Available data Block Start

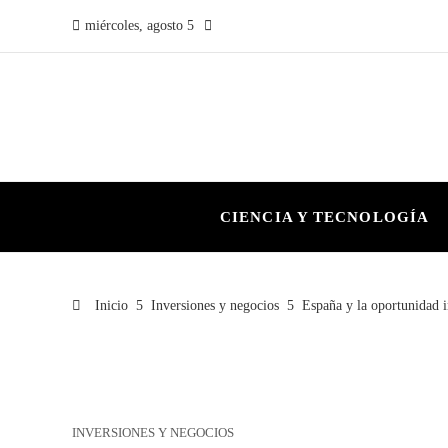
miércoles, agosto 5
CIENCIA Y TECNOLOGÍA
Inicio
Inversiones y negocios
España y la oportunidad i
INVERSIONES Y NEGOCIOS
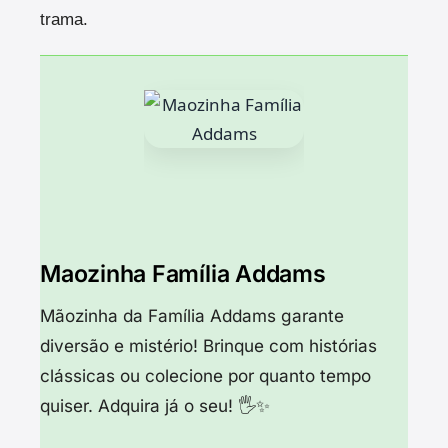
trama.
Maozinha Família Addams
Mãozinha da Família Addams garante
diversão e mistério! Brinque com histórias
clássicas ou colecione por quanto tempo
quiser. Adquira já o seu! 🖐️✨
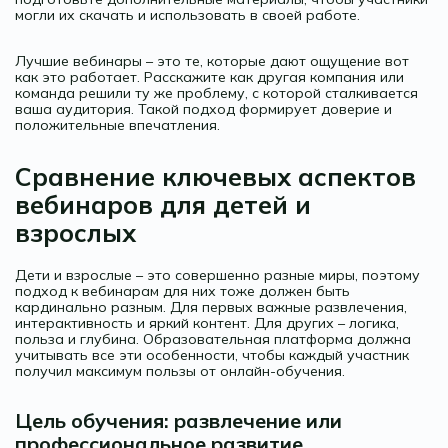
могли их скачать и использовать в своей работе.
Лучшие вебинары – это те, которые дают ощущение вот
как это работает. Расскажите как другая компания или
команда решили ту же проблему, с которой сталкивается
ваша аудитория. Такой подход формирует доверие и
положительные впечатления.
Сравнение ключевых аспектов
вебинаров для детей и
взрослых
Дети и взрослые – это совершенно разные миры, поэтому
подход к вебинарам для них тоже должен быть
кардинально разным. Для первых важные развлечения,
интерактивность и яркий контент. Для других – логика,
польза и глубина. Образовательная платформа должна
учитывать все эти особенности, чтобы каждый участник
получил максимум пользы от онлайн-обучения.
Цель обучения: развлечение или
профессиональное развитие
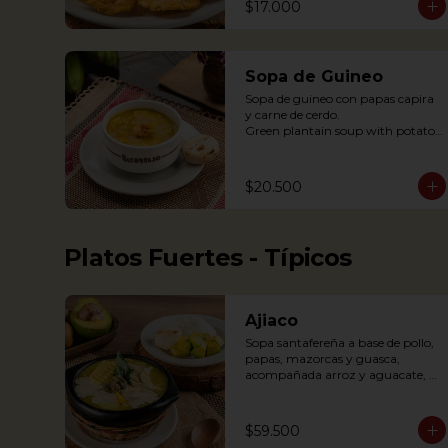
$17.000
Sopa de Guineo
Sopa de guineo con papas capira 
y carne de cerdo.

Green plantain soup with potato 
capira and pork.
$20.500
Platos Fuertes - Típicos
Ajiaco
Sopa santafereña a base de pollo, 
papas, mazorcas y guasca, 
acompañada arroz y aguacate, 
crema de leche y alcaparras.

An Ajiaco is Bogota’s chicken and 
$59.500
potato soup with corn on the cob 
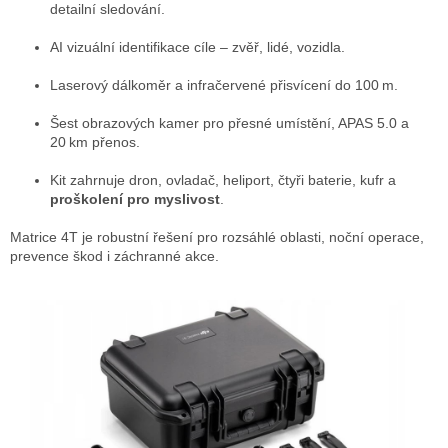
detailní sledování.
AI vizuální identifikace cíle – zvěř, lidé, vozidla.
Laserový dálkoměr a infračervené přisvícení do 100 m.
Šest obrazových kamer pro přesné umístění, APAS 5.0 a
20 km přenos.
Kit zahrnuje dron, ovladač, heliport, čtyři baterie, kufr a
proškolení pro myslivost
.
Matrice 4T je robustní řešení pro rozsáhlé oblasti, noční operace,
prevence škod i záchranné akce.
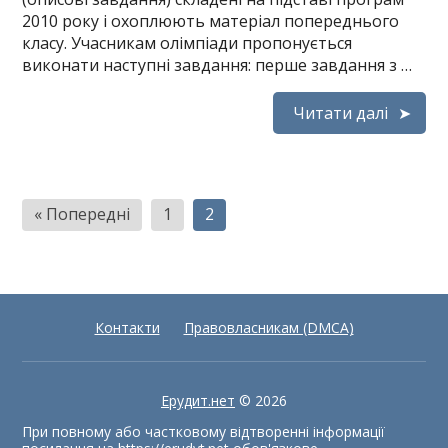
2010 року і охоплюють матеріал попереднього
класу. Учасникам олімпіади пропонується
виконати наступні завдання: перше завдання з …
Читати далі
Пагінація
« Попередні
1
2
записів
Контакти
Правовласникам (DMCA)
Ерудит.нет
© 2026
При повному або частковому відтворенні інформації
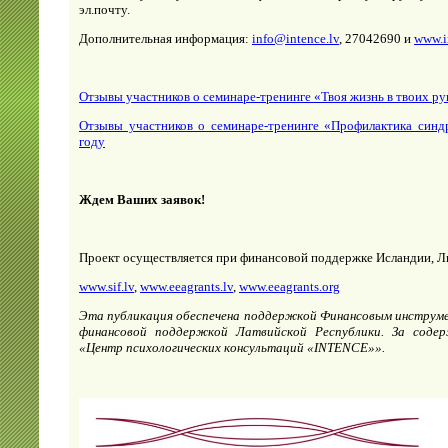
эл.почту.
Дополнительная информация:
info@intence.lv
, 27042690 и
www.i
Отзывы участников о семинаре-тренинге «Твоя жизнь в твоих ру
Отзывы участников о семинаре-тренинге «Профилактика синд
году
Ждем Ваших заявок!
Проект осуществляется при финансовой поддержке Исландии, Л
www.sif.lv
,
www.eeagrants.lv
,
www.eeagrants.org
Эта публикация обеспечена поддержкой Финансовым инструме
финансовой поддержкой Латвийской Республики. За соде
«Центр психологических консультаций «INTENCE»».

Available data Block End

## Task objective
Which of the lines above hold the word "участников"? Copy each one.

## Solved exercise
Отзывы участников о семинаре-тренинге «Твоя жизнь в твоих ру
Отзывы участников о семинаре-тренинге «Профилактика синд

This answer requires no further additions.